Now, some might object here that aspects of the LibDems 2017 manifesto were more redistributive that Labour's, which was insufficiently hostile to the benefit freeze. But LibDem manifestos are a soft currency: the 2010 one said nothing about trebling tuition fees or supporting austerity, benefit cuts and the hostile environment policy. Redistribution is part of the soul of the Labour left; the same cannot be said for the LibDems. As I said in another context, if you've got yourself a reputation for laziness you need to work doubly hard if you are to lose it. The LibDems are not doing so.

You might also object that politics is about more than economics, and that the battleground now is about culture and identity rather than a few quid here or there. This misses the point. The great virtue of economic growth, as Ben Friedman showed, is that it creates a climate in which toleration and openness can thrive. Stagnation, by contrast, gives us closed minds, intolerance and fanaticism. If centrists are sincere in wanting a more civilized and tolerant politics, they must create the material conditions for these. In fact, in office they did the opposite.

It's common to claim that Corbyn has enabled antisemitism. But it is centrists who enabled Corbynism by creating the conditions in which he – and indeed the far right – can thrive. A serious politics requires an awareness that political behaviour has a structural basis and offers a way of creating the structures that generate the ideals they favour. Centrists, however, do none of this. All they have is a sense of their own entitlement to rule and a smug moral superiority.
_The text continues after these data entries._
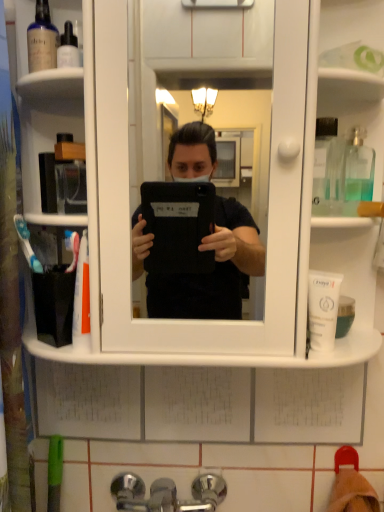 Question: Can you confirm if clear glass bottle at upper right, marked as the 1th mouthwash in a right-to-left arrangement, is smaller than chrome metallic faucet at lower center?

Choices:
 (A) yes
 (B) no

Answer: (A)

Question: Considering the relative sizes of clear glass bottle at upper right, marked as the 1th mouthwash in a right-to-left arrangement, and chrome metallic faucet at lower center in the image provided, is clear glass bottle at upper right, marked as the 1th mouthwash in a right-to-left arrangement, taller than chrome metallic faucet at lower center?

Choices:
 (A) yes
 (B) no

Answer: (B)

Question: From a real-world perspective, is clear glass bottle at upper right, marked as the 1th mouthwash in a right-to-left arrangement, under chrome metallic faucet at lower center?

Choices:
 (A) yes
 (B) no

Answer: (B)

Question: Can we say clear glass bottle at upper right, the second mouthwash in the bottom-to-top sequence, lies outside chrome metallic faucet at lower center?

Choices:
 (A) no
 (B) yes

Answer: (B)

Question: Is the position of clear glass bottle at upper right, marked as the 1th mouthwash in a right-to-left arrangement, less distant than that of chrome metallic faucet at lower center?

Choices:
 (A) no
 (B) yes

Answer: (A)

Question: Considering the positions of point (317, 315) and point (349, 147), is point (317, 315) closer or farther from the camera than point (349, 147)?

Choices:
 (A) closer
 (B) farther

Answer: (A)

Question: Would you say white matte tube at right, the third mouthwash positioned from the top, is to the left or to the right of clear glass bottle at upper right, the second mouthwash in the bottom-to-top sequence, in the picture?

Choices:
 (A) right
 (B) left

Answer: (B)

Question: In the image, is white matte tube at right, acting as the 2th mouthwash starting from the left, positioned in front of or behind clear glass bottle at upper right, the 3th mouthwash viewed from the left?

Choices:
 (A) behind
 (B) front

Answer: (B)

Question: In terms of size, does white matte tube at right, which appears as the 2th mouthwash when viewed from the right, appear bigger or smaller than clear glass bottle at upper right, the second mouthwash in the bottom-to-top sequence?

Choices:
 (A) big
 (B) small

Answer: (A)

Question: Considering the positions of translucent glass mouthwash at upper left, which appears as the first mouthwash when viewed from the left, and clear glass bottle at upper right, the 3th mouthwash viewed from the left, in the image, is translucent glass mouthwash at upper left, which appears as the first mouthwash when viewed from the left, wider or thinner than clear glass bottle at upper right, the 3th mouthwash viewed from the left,?

Choices:
 (A) wide
 (B) thin

Answer: (B)

Question: From a real-world perspective, is translucent glass mouthwash at upper left, which is the 1th mouthwash in top-to-bottom order, positioned above or below clear glass bottle at upper right, marked as the 1th mouthwash in a right-to-left arrangement?

Choices:
 (A) below
 (B) above

Answer: (B)

Question: Is translucent glass mouthwash at upper left, the 3th mouthwash positioned from the right, taller or shorter than clear glass bottle at upper right, the second mouthwash in the bottom-to-top sequence?

Choices:
 (A) short
 (B) tall

Answer: (B)

Question: Is translucent glass mouthwash at upper left, which is the 1th mouthwash in top-to-bottom order, inside or outside of clear glass bottle at upper right, marked as the 1th mouthwash in a right-to-left arrangement?

Choices:
 (A) outside
 (B) inside

Answer: (A)

Question: Is clear glass bottle at upper right, marked as the 1th mouthwash in a right-to-left arrangement, wider or thinner than white matte tube at right, marked as the 1th mouthwash in a bottom-to-top arrangement?

Choices:
 (A) thin
 (B) wide

Answer: (A)

Question: Based on their sizes in the image, would you say clear glass bottle at upper right, the second mouthwash in the bottom-to-top sequence, is bigger or smaller than white matte tube at right, acting as the 2th mouthwash starting from the left?

Choices:
 (A) big
 (B) small

Answer: (B) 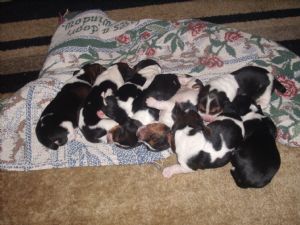 This screenshot has width=300, height=225. Find the location of `flower design on quilt`. flower design on quilt is located at coordinates (121, 37), (213, 64), (293, 85). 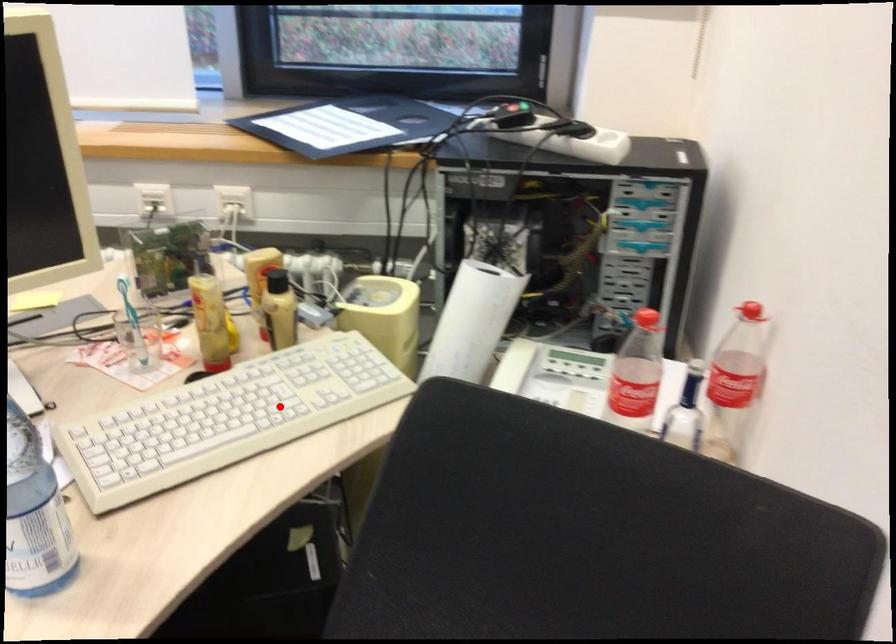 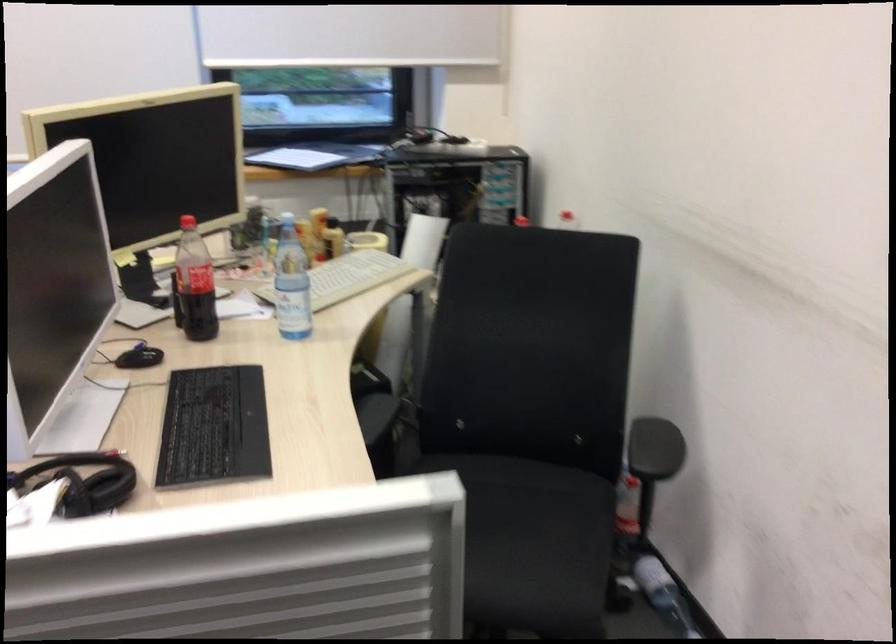 Question: I am providing you with two images of the same scene from different viewpoints. Image1 has a red point marked. In image2, the corresponding 3D location appears at what relative position? Reply with the corresponding letter.

Choices:
 (A) Closer
 (B) Farther

Answer: (B) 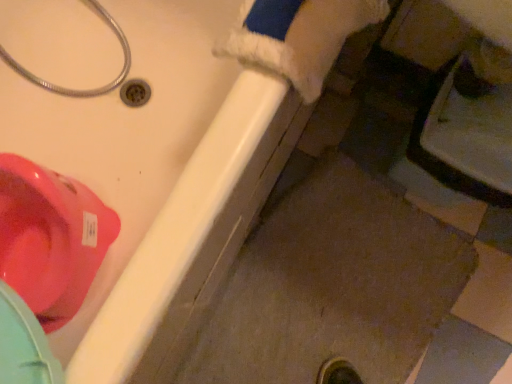 Question: Is matte white bathtub at lower left bigger than glossy plastic toilet at upper left?

Choices:
 (A) yes
 (B) no

Answer: (A)

Question: Can you confirm if matte white bathtub at lower left is thinner than glossy plastic toilet at upper left?

Choices:
 (A) yes
 (B) no

Answer: (B)

Question: Is matte white bathtub at lower left oriented away from glossy plastic toilet at upper left?

Choices:
 (A) no
 (B) yes

Answer: (B)

Question: Can you confirm if matte white bathtub at lower left is smaller than glossy plastic toilet at upper left?

Choices:
 (A) no
 (B) yes

Answer: (A)

Question: Can we say matte white bathtub at lower left lies outside glossy plastic toilet at upper left?

Choices:
 (A) yes
 (B) no

Answer: (A)

Question: Choose the correct answer: Is glossy plastic toilet at upper left inside matte white bathtub at lower left or outside it?

Choices:
 (A) inside
 (B) outside

Answer: (A)

Question: From a real-world perspective, is glossy plastic toilet at upper left positioned above or below matte white bathtub at lower left?

Choices:
 (A) above
 (B) below

Answer: (B)

Question: Is glossy plastic toilet at upper left taller or shorter than matte white bathtub at lower left?

Choices:
 (A) short
 (B) tall

Answer: (A)

Question: Considering the positions of point (96, 200) and point (170, 236), is point (96, 200) closer or farther from the camera than point (170, 236)?

Choices:
 (A) farther
 (B) closer

Answer: (A)

Question: Considering the positions of metallic silver hose at upper left and matte white bathtub at lower left in the image, is metallic silver hose at upper left taller or shorter than matte white bathtub at lower left?

Choices:
 (A) short
 (B) tall

Answer: (A)

Question: Choose the correct answer: Is metallic silver hose at upper left inside matte white bathtub at lower left or outside it?

Choices:
 (A) inside
 (B) outside

Answer: (A)

Question: Is metallic silver hose at upper left bigger or smaller than matte white bathtub at lower left?

Choices:
 (A) small
 (B) big

Answer: (A)

Question: From the image's perspective, is metallic silver hose at upper left located above or below matte white bathtub at lower left?

Choices:
 (A) above
 (B) below

Answer: (A)

Question: From a real-world perspective, is matte white bathtub at lower left physically located above or below metallic silver hose at upper left?

Choices:
 (A) above
 (B) below

Answer: (B)

Question: Based on their sizes in the image, would you say matte white bathtub at lower left is bigger or smaller than metallic silver hose at upper left?

Choices:
 (A) big
 (B) small

Answer: (A) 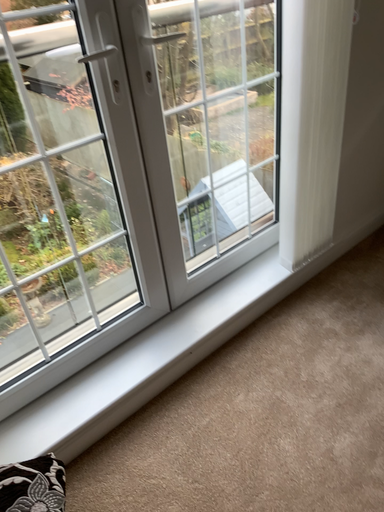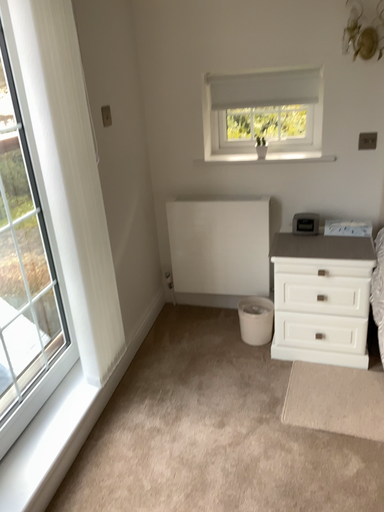 Question: Which way did the camera rotate in the video?

Choices:
 (A) rotated left
 (B) rotated right

Answer: (B) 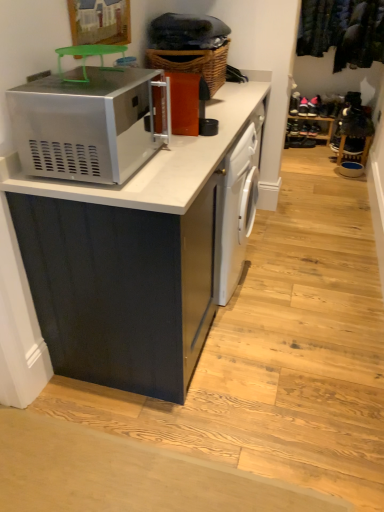 At what (x,y) coordinates should I click in order to perform the action: click on free space in front of matte black cabinet at center. Please return your answer as a coordinate pair (x, y). The image size is (384, 512). Looking at the image, I should click on (216, 415). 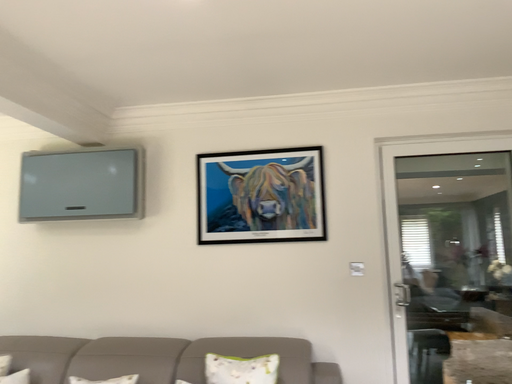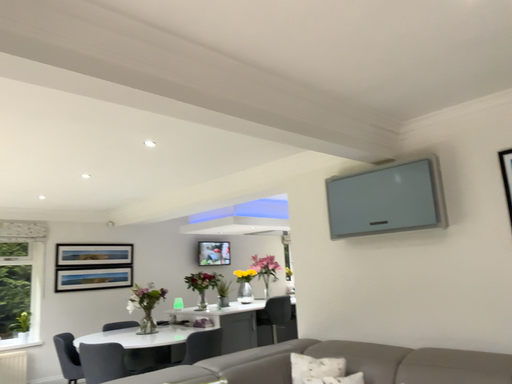 Question: Which way did the camera rotate in the video?

Choices:
 (A) rotated left
 (B) rotated right

Answer: (A) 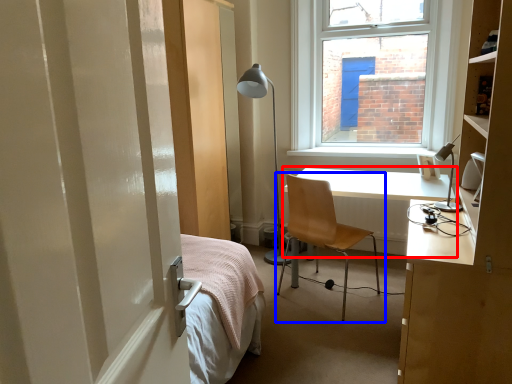 Question: Which object is further to the camera taking this photo, desk (highlighted by a red box) or chair (highlighted by a blue box)?

Choices:
 (A) desk
 (B) chair

Answer: (A) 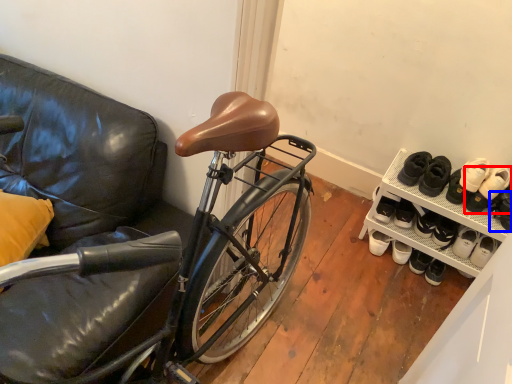 Question: Among these objects, which one is farthest to the camera, footwear (highlighted by a red box) or shoe (highlighted by a blue box)?

Choices:
 (A) footwear
 (B) shoe

Answer: (A) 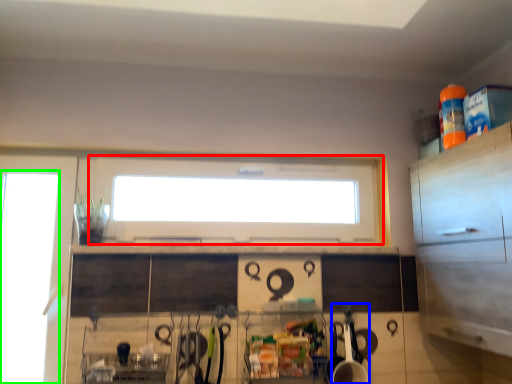 Question: Based on their relative distances, which object is farther from window (highlighted by a red box)? Choose from appliance (highlighted by a blue box) and glass door (highlighted by a green box).

Choices:
 (A) appliance
 (B) glass door

Answer: (A) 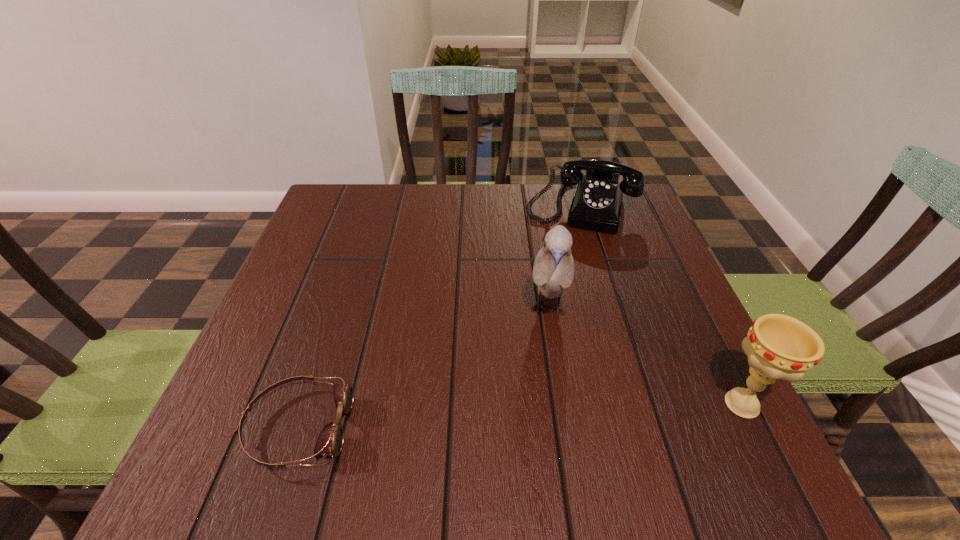 You are a GUI agent. You are given a task and a screenshot of the screen. Output one action in this format:
    pyautogui.click(x=<x>, y=<y>)
    Task: Click on the goggles
    Image resolution: width=960 pixels, height=540 pixels.
    Given the screenshot: What is the action you would take?
    pyautogui.click(x=330, y=440)

Locate an element on the screen. This screenshot has width=960, height=540. the leftmost object is located at coordinates click(330, 440).

This screenshot has width=960, height=540. I want to click on chalice, so click(778, 346).

You are a GUI agent. You are given a task and a screenshot of the screen. Output one action in this format:
    pyautogui.click(x=<x>, y=<y>)
    Task: Click on the third nearest object
    
    Given the screenshot: What is the action you would take?
    pyautogui.click(x=553, y=271)

Locate an element on the screen. This screenshot has width=960, height=540. bird is located at coordinates (553, 271).

This screenshot has height=540, width=960. In order to click on telephone in this screenshot , I will do `click(597, 201)`.

Identify the location of the farthest object. The width and height of the screenshot is (960, 540). (597, 201).

Locate an element on the screen. This screenshot has width=960, height=540. vacant space located 0.100m through the lenses of the leftmost object is located at coordinates (409, 427).

At what (x,y) coordinates should I click in order to perform the action: click on vacant space situated 0.380m on the left of the chalice. Please return your answer as a coordinate pair (x, y). Looking at the image, I should click on (493, 404).

Identify the location of free space located at the beak of the tallest object. (544, 418). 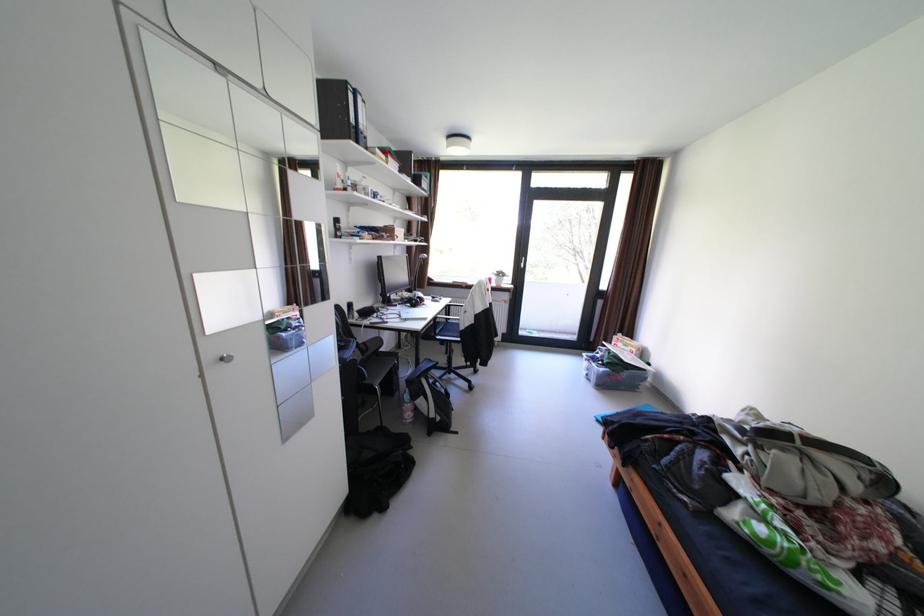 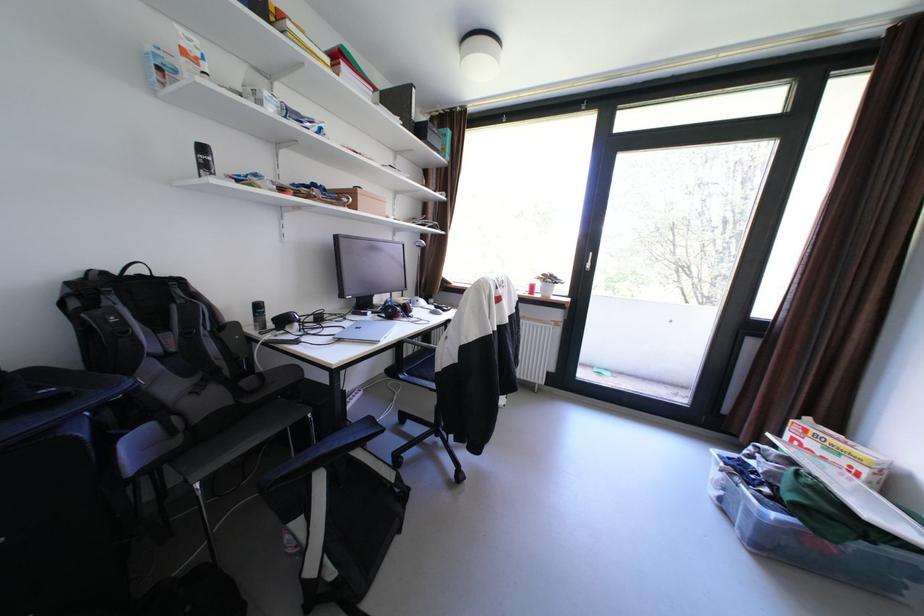 Where in the second image is the point corresponding to the point at 612,370 from the first image?

(784, 516)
Rather than wag the finger at those of us who feel compelled to make the tragic choice between two deeply flawed potential Prime Ministers, centrists should show more humility and more cognizance that it is their acquiescence in inequality and austerity that got us into this mess.

* I know we do: I voted Green in the euro elections, but Jonathan Bartley and Sian Berry aren't going to be Prime Minister.